12.2 If no SLA is stated, support is provided on a reasonable endeavours basis during Mon–Fri 09:00–17:30 UK time, excluding public holidays. If you have purchased a 24/7 support service, the support hours and response targets will be as stated in your Order/support plan/SLA.
12.3 Planned maintenance may be required. We will use reasonable efforts to schedule maintenance to minimise disruption and to provide notice where feasible.
12.4 Emergency work outside support hours may be chargeable at enhanced rates unless included in your plan.

13. Intellectual property and licences

13.1 Each party retains ownership of intellectual property it owned before the contract.
13.2 Unless the Order states otherwise, upon full payment, we grant you a non-exclusive, non-transferable licence to use the Deliverables for your own internal or business purposes.
13.3 Deliverables may include third-party components and/or open-source software, which are licensed under their own terms. You agree to comply with those terms.
13.4 We retain all rights in our tools, scripts, templates, know-how, processes, and generic improvements developed during delivery, provided we do not disclose your confidential information.

14. Confidentiality

14.1 Each party will keep the other’s Confidential Information confidential and will only use it to perform its obligations and exercise its rights under these Terms.
14.2 Confidentiality obligations do not apply to information that: (a) is or becomes public other than through breach; (b) was lawfully known before disclosure; (c) is independently developed without reference to the Confidential Information; or (d) must be disclosed by law, court order, or regulator (in which case the disclosing party will be notified where lawful and practicable).

15. Data protection (UK GDPR and Data Protection Act 2018)

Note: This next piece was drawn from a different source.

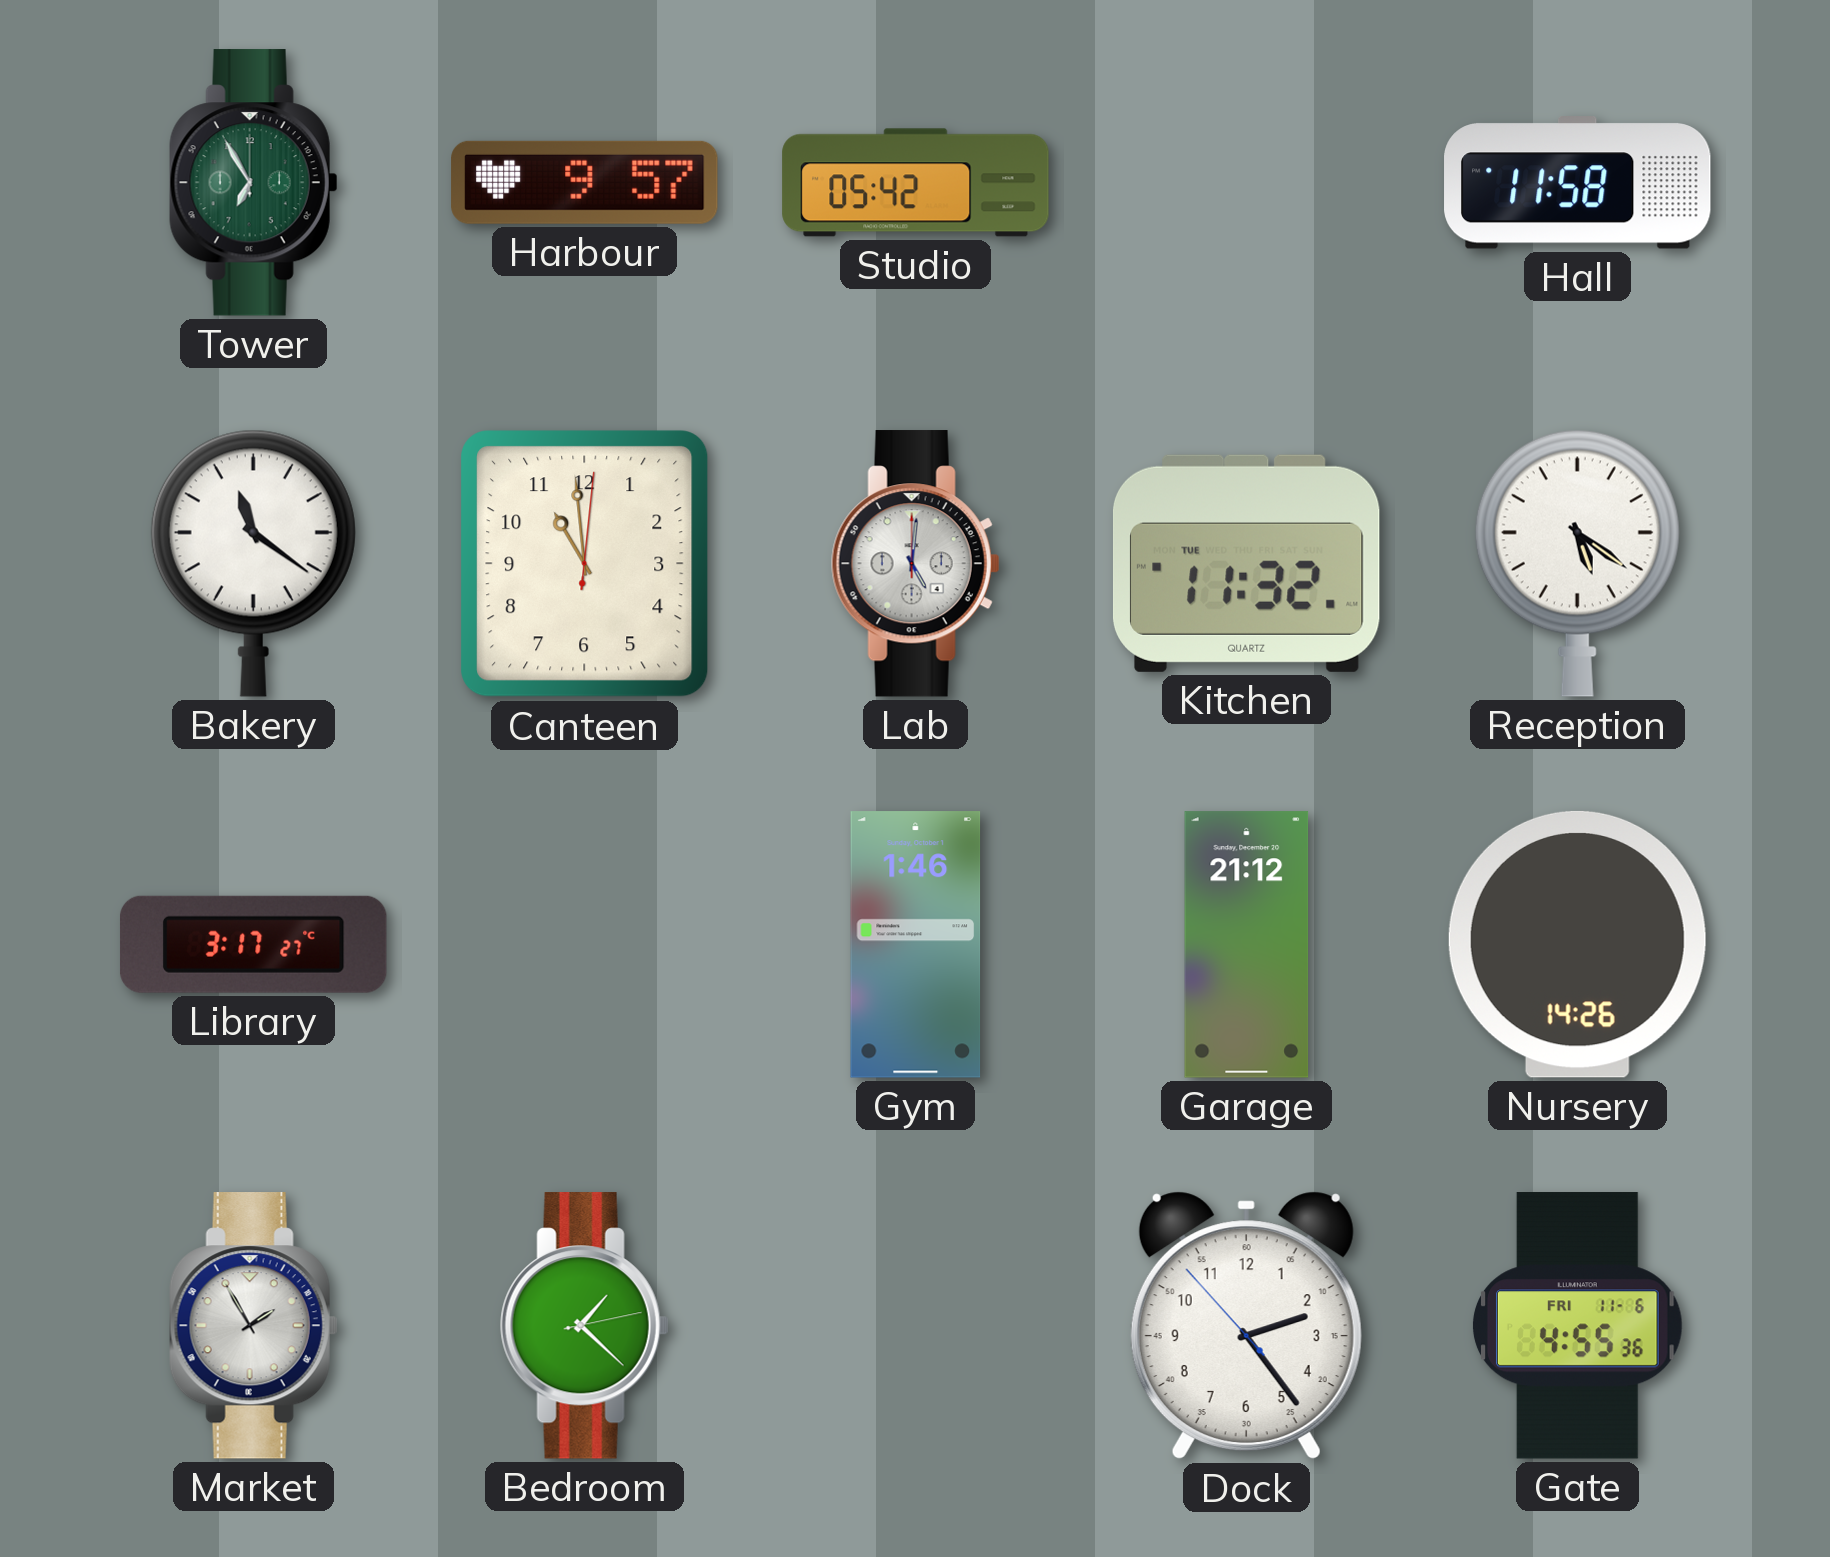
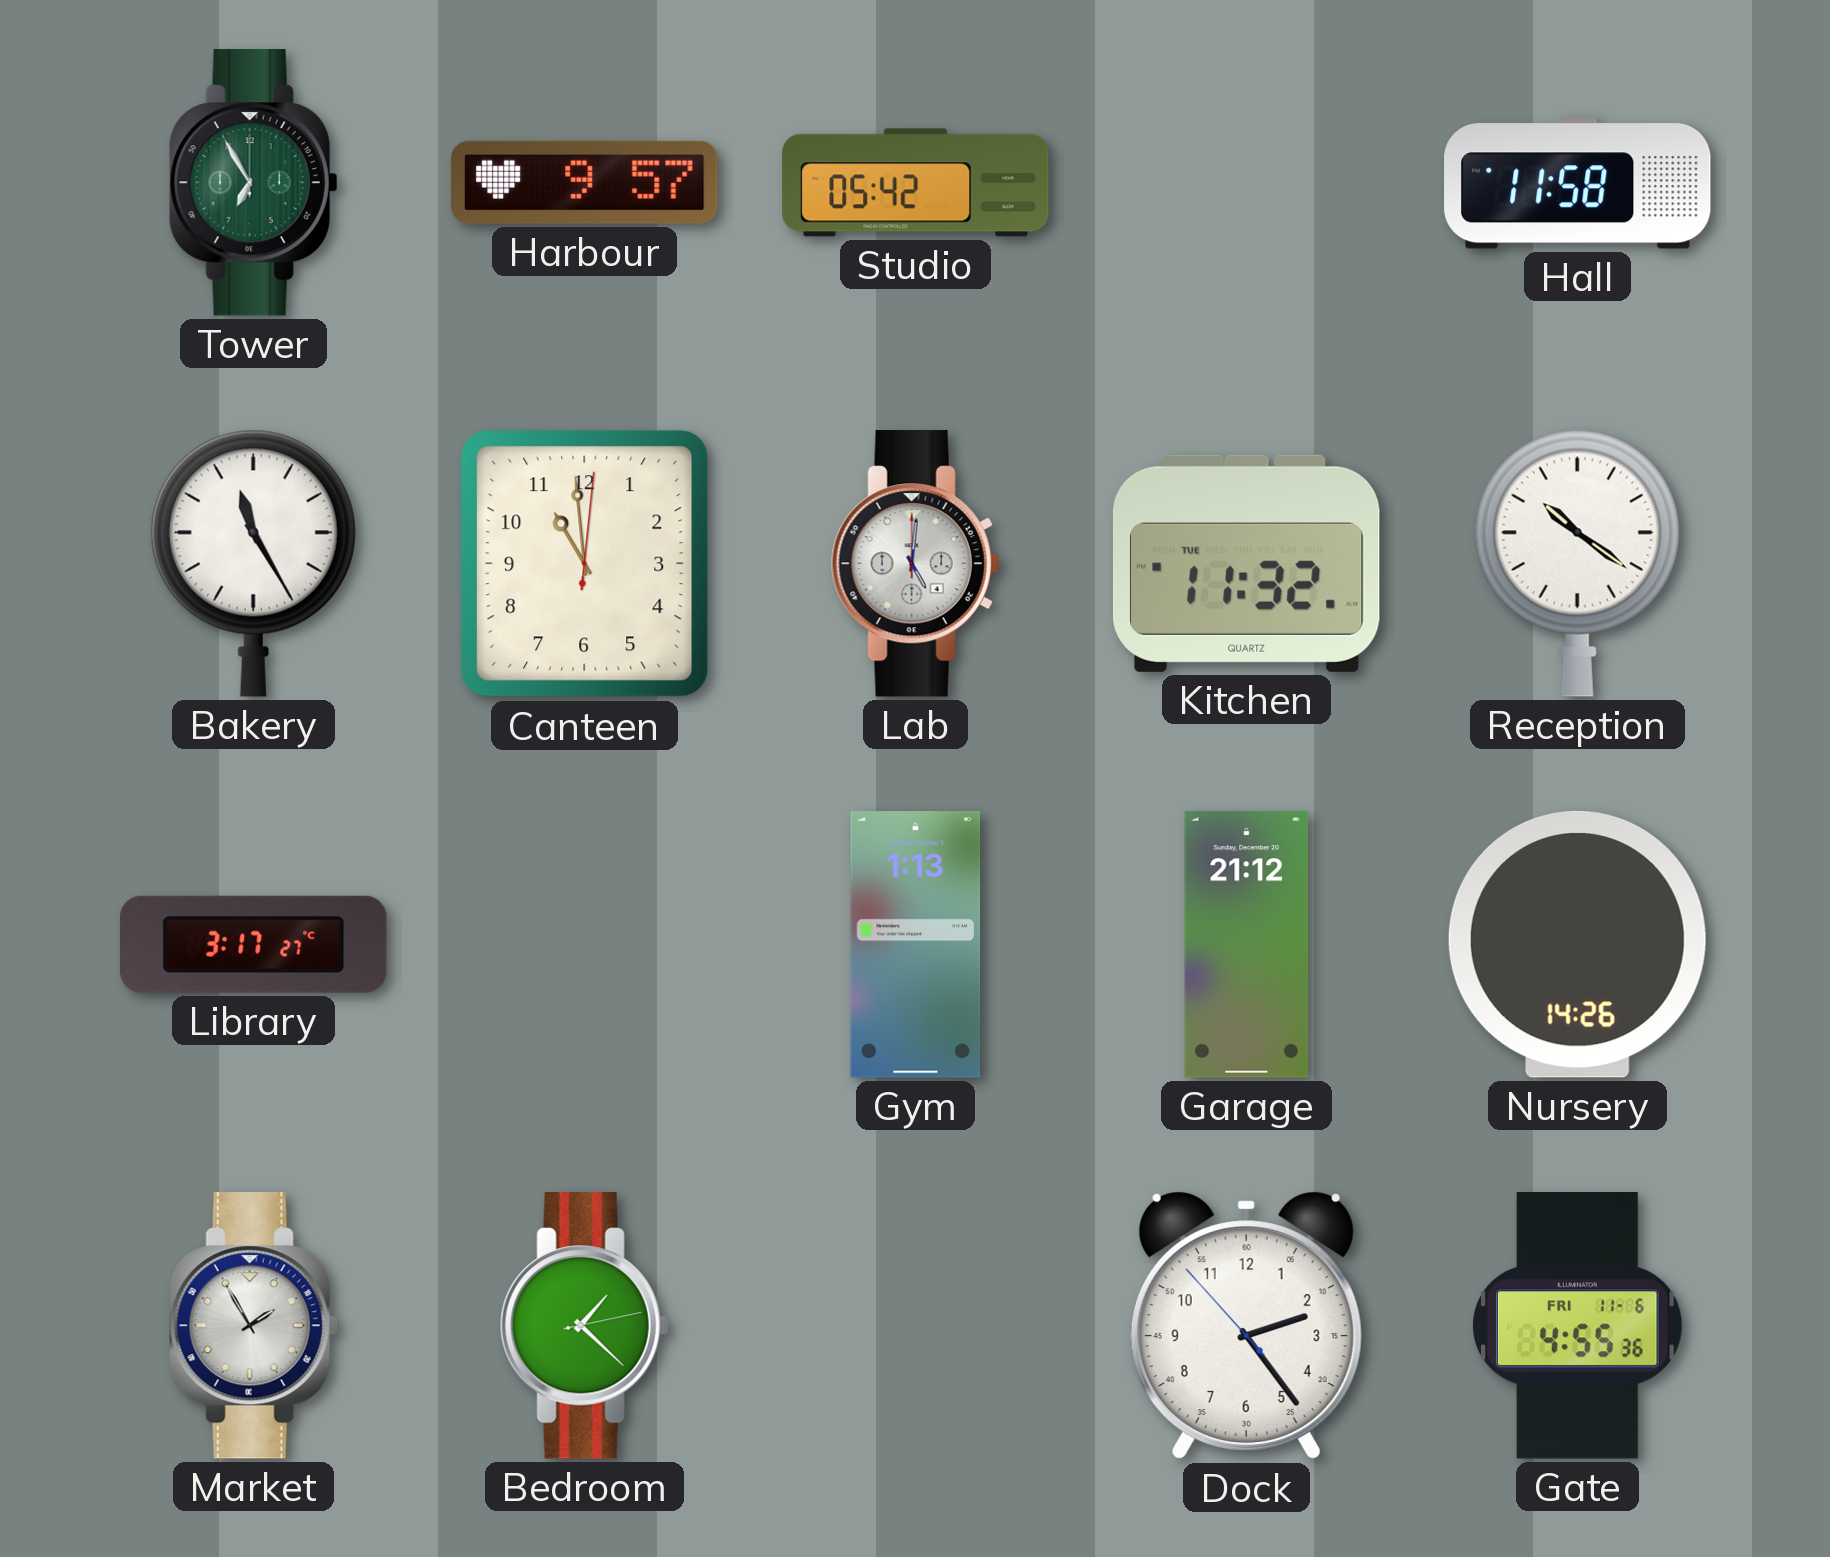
Bakery: 11:21 -> 11:25
Reception: 5:21 -> 10:21
Gym: 1:46 -> 1:13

15.1 Each party will comply with applicable data protection law, including the UK GDPR and the Data Protection Act 2018.
15.2 Where we process Personal Data on your behalf in providing the Services, and you determine the purposes and means of processing, you are the Controlle,r and we are the Processor.
15.3 We will process Personal Data only on your documented instructions, unless required to do otherwise by law.
15.4 We will implement appropriate technical and organisational measures to protect Personal Data against unauthorised or unlawful processing and against accidental loss, destruction, or damage.
15.5 We may use sub-processors (for example, hosting, ticketing, monitoring, remote support, cloud storage, CCTV cloud providers). Where required, we will ensure appropriate contractual protections are in place with sub-processors.
15.6 If Personal Data is transferred outside the UK, we will use lawful transfer safeguards where required.
15.7 We will notify you without undue delay after becoming aware of a Personal Data breach relating to processing we perform for you and will provide reasonable information to support your compliance obligations.
15.8 We will reasonably assist you (at your cost where appropriate) with responding to data subject rights requests and regulatory enquiries relating to our processing of Personal Data on your behalf, taking into account the nature of the processing and information available to us.
15.9 We will, at the end of the Services (or upon your written request), return or delete Personal Data processed on your behalf, unless retention is required by law or for legitimate purposes such as dispute resolution, security logging, or compliance.
15.10 Our processing of Personal Data for our own purposes (such as account management, billing, and marketing where permitted) is described in our Privacy Policy: See Page Footer. Our cookie practices are described in our Cookie Policy: See Page Footer.

16. Cookies and marketing

16.1 We use cookies and similar technologies on the Site. Where required by law, we will request your consent before placing non-essential cookies on your device.
16.2 You can manage cookies via our cookie banner/settings and your browser controls.
16.3 We will only send direct marketing messages where we have a lawful basis to do so, and you can opt out at any time using the unsubscribe method provided or by contacting us.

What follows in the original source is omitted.